Knowledge of the Occult:
Fitzherbert has strong Christian values, but he saw too much in India to disbelieve strange happenings. To him, almost anything is possible. To be able explain to it... that is a different matter entirely.
Character Arcs and Regression:
- If his father (now 78), and his brother (50) were to die, Fitzherbert would inherit the titles of Baron Stafford, and Baronet Jerningham. If that were to happen, he would have the right to sit at the House of Lords.
- If his actions on behalf of the Empire were to merit it, he could be invested into the Order of the Indian Empire, the Order of the Star of India, the Order of the Garter, or the Order of Saint Michael and Saint George. If he were to somehow be of service to the Royal Family, he could even be elevated to Viscount or Earl.
- Although he currently engages in private medical practice, and serves part time at voluntary hospitals (the London Fever Hospital and the Chelsea Hospital for veterans), he could be appointed as professor at a medical college, or even as governor of one of London's hospitals, probably Chelsea.
- Although he is a man of means, he could get involved in one or more profitable enterprises, depending on their nature.
Personal posessions of note:
- Webley&Scott' .476 caliber Webley 6-shot service revolver.
His hands trembled. As much as he tried, he could not stop them from shaking. In fact, now that the rush of danger had passed, he realized that his whole body shaked uncontrollably. All he could do was stand there, looking at his blood-stained hands and his oficer's revolver. His mind whirled uncontrollably, to the point that he thought he would soon faint.
The sikh sergeant's call brought him out of his reverie. "Are you hurt, sahib? Did they wound you?"
For a moment, all the Englishman could do was look at the tanned, leathery face of the man. Then, slowly, deliberately, he answered. "Yes, Rambir. I was wounded, more than once if I recall correctly, but not too gravely, I am relieved to say."
He breathed and, as he did, he grimaced in pain. Peraps he was worse off than he thought. "But I am of no import. Pray, tell me, good Rambir. Are the nurses safe? Are the patients safe?" His mind raced and recoiled at the thought of the thugees dispensing their tender mercies on the helpless women and wounded.
The sergeant looked at the English officer with a mix of admiration and unbelief. "Sahib, do you not know? Truly, do you not know?"
His punjabi accent was heavy, but surprise could be heard in his voice. Surprise, and something else. Respect.

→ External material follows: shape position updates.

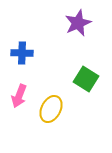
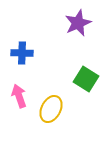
pink arrow: rotated 140 degrees clockwise
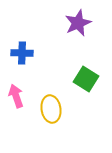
pink arrow: moved 3 px left
yellow ellipse: rotated 36 degrees counterclockwise
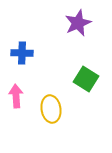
pink arrow: rotated 15 degrees clockwise
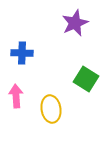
purple star: moved 3 px left
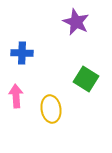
purple star: moved 1 px right, 1 px up; rotated 24 degrees counterclockwise
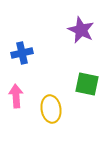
purple star: moved 5 px right, 8 px down
blue cross: rotated 15 degrees counterclockwise
green square: moved 1 px right, 5 px down; rotated 20 degrees counterclockwise
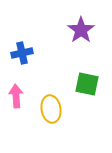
purple star: rotated 12 degrees clockwise
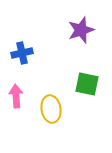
purple star: rotated 16 degrees clockwise
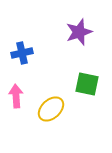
purple star: moved 2 px left, 2 px down
yellow ellipse: rotated 56 degrees clockwise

"No man, I have no idea what the outcome was. I just know that they stormed the tent, I grabbed my revolver, and started shooting. Then I ran out of bullets, so I grabbed my cutting saw, scalpels, and whatever else I could find... and... and... I do not know what else happened, for God's sake!"
The surgeon was vissibly agitated, and growing more so every minute.
"Sahib... you held them off. You killed or wounded half a score of them, at the very least, and you kept the rest at bay until we arrived and disposed of them. Not one nurse, not one patient was hurt. You did a very brave thing today sahib."
The Englishman looked at the sergeant's face without truly understanding what the man said, and did a very unheroic thing.